Data extract:

--- START ---

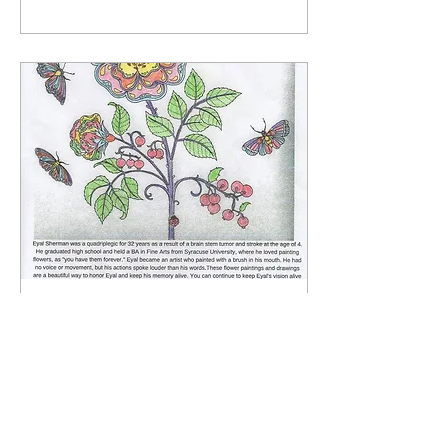
Sep 3, 2018
∙
1
min
Connecting A Caring
Community
Rabbi Erez Sherman was
invited to Connecting A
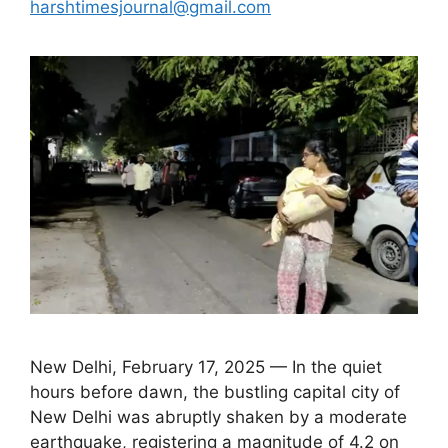
harshtimesjournal@gmail.com
New Delhi, February 17, 2025 — In the quiet
hours before dawn, the bustling capital city of
New Delhi was abruptly shaken by a moderate
earthquake, registering a magnitude of 4.2 on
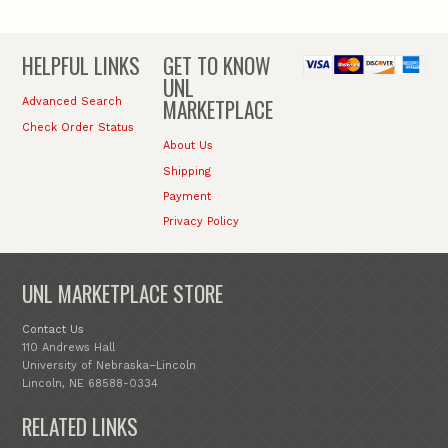
HELPFUL LINKS
GET TO KNOW
UNL
MARKETPLACE
Advanced Search
Check Order Status
About Us
Shipping
Payment
Privacy Policy
UNL MARKETPLACE STORE
Contact Us
110 Andrews Hall
University of Nebraska–Lincoln
Lincoln, NE 68588-0334
RELATED LINKS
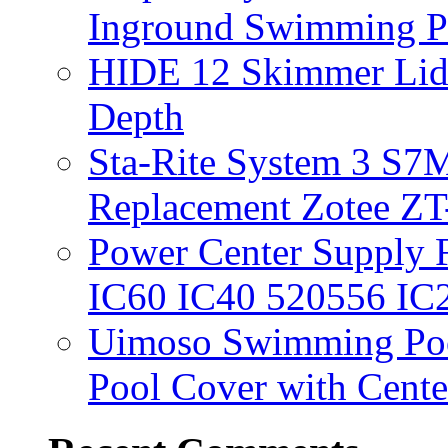
Inground Swimming 
HIDE 12 Skimmer Lid 
Depth
Sta-Rite System 3 S7M
Replacement Zotee ZT
Power Center Supply Fit
IC60 IC40 520556 IC
Uimoso Swimming Poo
Pool Cover with Cente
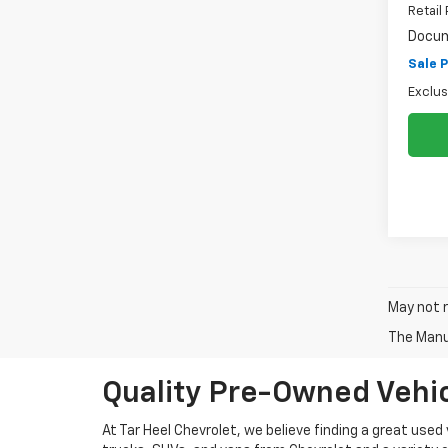
Retail 
Docum
Sale P
Exclus
May not r
The Manuf
Quality Pre-Owned Vehic
At Tar Heel Chevrolet, we believe finding a great used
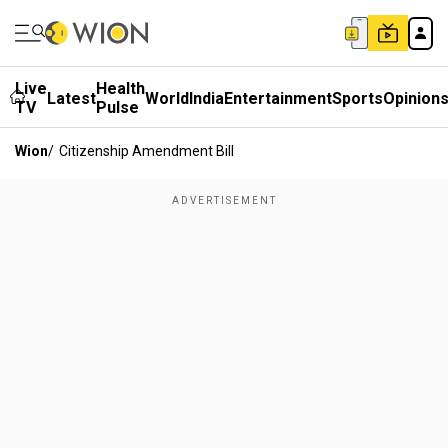
Live
Health
Latest
World
India
Entertainment
Sports
Opinion
TV
Pulse
Wion
/
Citizenship Amendment Bill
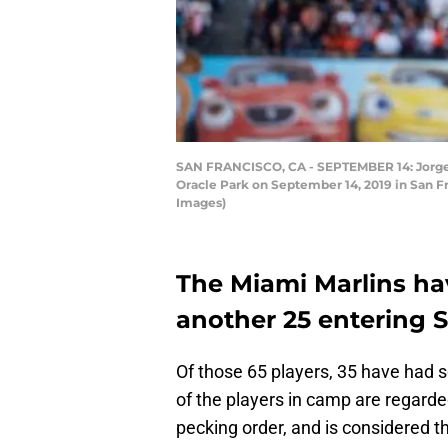
SAN FRANCISCO, CA - SEPTEMBER 14: Jorge Al
Oracle Park on September 14, 2019 in San Fr
Images)
The Miami Marlins hav
another 25 entering S
Of those 65 players, 35 have had
of the players in camp are regard
pecking order, and is considered t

--- END ---

The task:
Write only the number of lines in the records that include the word "Delhi".

Solution to the exercise:
2